Problem: Let $\mu\in\mathbb R,\sigma_n$ a sequence in $(0,\infty)$ such that $\sigma_n\to0$ and $X_n\thicksim N(\mu,\sigma_n^2)$. Let $h:\mathbb R\to\mathbb R$ be a bounded continuous function. Show that $E[h(X_n)]\rightarrow h(\mu)$ as $n\to\infty.$
Attempted Proof: Let $\varepsilon>0$ be given. Note that $h$ is uniformly continuous in any compact interval. So choose $\delta>0$ such that for all $x\in[\mu-\delta,\mu+\delta]$ we have that $\vert h(x)-h(\mu)\vert<\varepsilon/3.$ Using this we have that $$\mathcal I_1(n)=\frac{1}{\sqrt{2\pi\sigma_n^2}}\int_{\mu-\delta}^{\mu+\delta}\vert h(x)-h(\mu)\vert\exp\left[-\frac{(x-\mu)^2}{2\sigma_n^2}\right]\,dx<\frac{\varepsilon}{3\sqrt{2\pi\sigma_n^2}}\int_{-\infty}^\infty\exp\left[-\frac{(x-\mu)^2}{2\sigma_n^2}\right]\,dx=\frac{\varepsilon}{3}.$$ Since $h$ is bounded, we see that $$\mathcal I_2(n)=\frac{1}{\sqrt{2\pi\sigma_n^2}}\int_{-\infty}^{\mu-\delta}\vert h(x)-h(\mu)\vert\exp\left[-\frac{(x-\mu)^2}{2\sigma_n^2}\right]\,dx\leq\frac{2\|h\|_\infty}{\sqrt{2\pi\sigma_n^2}}\int_{-\infty}^{\mu-\delta}\exp\left[-\frac{(x-\mu)^2}{2\sigma_n^2}\right]\,dx.$$ Now observe that $$\frac{2\|h\|_\infty}{\sqrt{2\pi\sigma_n^2}}\exp\left[-\frac{(x-\mu)^2}{2\sigma_n^2}\right]\to0\quad\text{as }n\to\infty.$$ Next, the property of the exponential that $\exp[-x^k]\leq x^{-k}$ for all $x\in\mathbb R$ and $k\in\mathbb N$ yields that $$\frac{2\|h\|_\infty}{\sqrt{2\pi\sigma_n^2}}\exp\left[-\frac{(x-\mu)^2}{2\sigma_n^2}\right]\leq\frac{2\|h\|_\infty}{(x-\mu)^2}=g(x)\quad\text{for all }x\in\mathbb R.$$ Since the function $g$ is integrable, it follows from Lebesgue's Dominated Convergence Theorem that $\mathcal I_2(n)\to0$ as $n\to\infty.$ The same exact analysis, with the same dominating function $g$, yields that $$\mathcal I_3(n)=\frac{1}{\sqrt{2\pi\sigma_n^2}}\int_{\mu+\delta}^{\infty}\vert h(x)-h(\mu)\vert\exp\left[-\frac{(x-\mu)^2}{2\sigma_n^2}\right]\,dx\to0\quad\text{as }n\to\infty.$$ To finish, choose $N\in\mathbb N$ such that for all $n>N$ both $\mathcal I_2(n)<\varepsilon/3$ and $\mathcal I_3(n)<\varepsilon/3$ hold. It follows that for all $n\in\mathbb N$ we have $$\left\vert E[h(X_n)]-h(\mu)\right\vert\leq\mathcal I_1+\mathcal I_2+\mathcal I_3<\varepsilon.$$ Therefore, we conclude that $E[h(X_n)]\rightarrow h(\mu)$ as $n\to\infty.\quad\blacksquare$
Could anyone please have a look at my attempt at a proof above?

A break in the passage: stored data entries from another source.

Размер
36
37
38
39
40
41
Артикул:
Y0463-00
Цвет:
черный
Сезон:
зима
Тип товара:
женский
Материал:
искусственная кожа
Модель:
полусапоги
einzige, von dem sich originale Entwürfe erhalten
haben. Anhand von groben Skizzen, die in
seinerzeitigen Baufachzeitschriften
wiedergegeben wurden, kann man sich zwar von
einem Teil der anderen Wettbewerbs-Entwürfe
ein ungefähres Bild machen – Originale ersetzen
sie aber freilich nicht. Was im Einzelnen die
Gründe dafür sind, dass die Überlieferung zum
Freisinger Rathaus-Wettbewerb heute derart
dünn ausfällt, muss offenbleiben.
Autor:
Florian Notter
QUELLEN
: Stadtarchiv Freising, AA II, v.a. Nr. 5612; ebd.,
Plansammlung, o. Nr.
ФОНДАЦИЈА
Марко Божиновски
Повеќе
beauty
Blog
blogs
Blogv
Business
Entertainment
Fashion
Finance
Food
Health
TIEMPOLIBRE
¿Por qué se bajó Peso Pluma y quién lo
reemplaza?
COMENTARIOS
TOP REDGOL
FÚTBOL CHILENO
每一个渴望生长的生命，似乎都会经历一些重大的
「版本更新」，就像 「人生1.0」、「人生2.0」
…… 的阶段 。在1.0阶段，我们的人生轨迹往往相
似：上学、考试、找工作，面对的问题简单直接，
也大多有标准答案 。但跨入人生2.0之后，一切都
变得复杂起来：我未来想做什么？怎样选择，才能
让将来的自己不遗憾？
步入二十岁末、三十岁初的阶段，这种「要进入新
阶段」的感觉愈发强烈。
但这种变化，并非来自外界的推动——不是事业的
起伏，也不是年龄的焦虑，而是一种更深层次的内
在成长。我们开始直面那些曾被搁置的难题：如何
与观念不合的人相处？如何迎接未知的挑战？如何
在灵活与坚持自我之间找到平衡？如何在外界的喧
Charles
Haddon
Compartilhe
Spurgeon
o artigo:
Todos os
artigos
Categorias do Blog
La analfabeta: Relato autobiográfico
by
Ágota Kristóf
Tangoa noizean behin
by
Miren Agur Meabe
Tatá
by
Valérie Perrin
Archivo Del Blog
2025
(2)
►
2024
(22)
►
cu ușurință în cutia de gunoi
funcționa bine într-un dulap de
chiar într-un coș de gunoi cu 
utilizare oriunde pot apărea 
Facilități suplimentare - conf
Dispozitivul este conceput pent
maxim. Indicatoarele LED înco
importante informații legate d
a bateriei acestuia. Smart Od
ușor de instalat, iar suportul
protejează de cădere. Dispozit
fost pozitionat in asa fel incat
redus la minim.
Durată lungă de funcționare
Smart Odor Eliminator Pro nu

Thank you for your time and appreciate any feedback and help.
For an alternative and much faster solution:
Note that the value of $E[h(X_n)]$ only depends on the distribution of $X_n$, so if we replace $X_n$ by any random variable $Y_n$ that also has an $N(\mu, \sigma_n^2)$ distribution, we have $E[h(X_n)] = E[h(Y_n)]$. A very convenient choice is to fix some $Z \sim N(0,1)$ and let $Y_n = \mu + \sigma_n Z_n$. This way we clearly have $Y_n \to \mu$ almost surely. Since $h$ is continuous, this implies $h(Y_n) \to h(\mu)$ almost surely, and since $h$ is bounded, dominated convergence yields $E[h(Y_n)] \to h(\mu)$.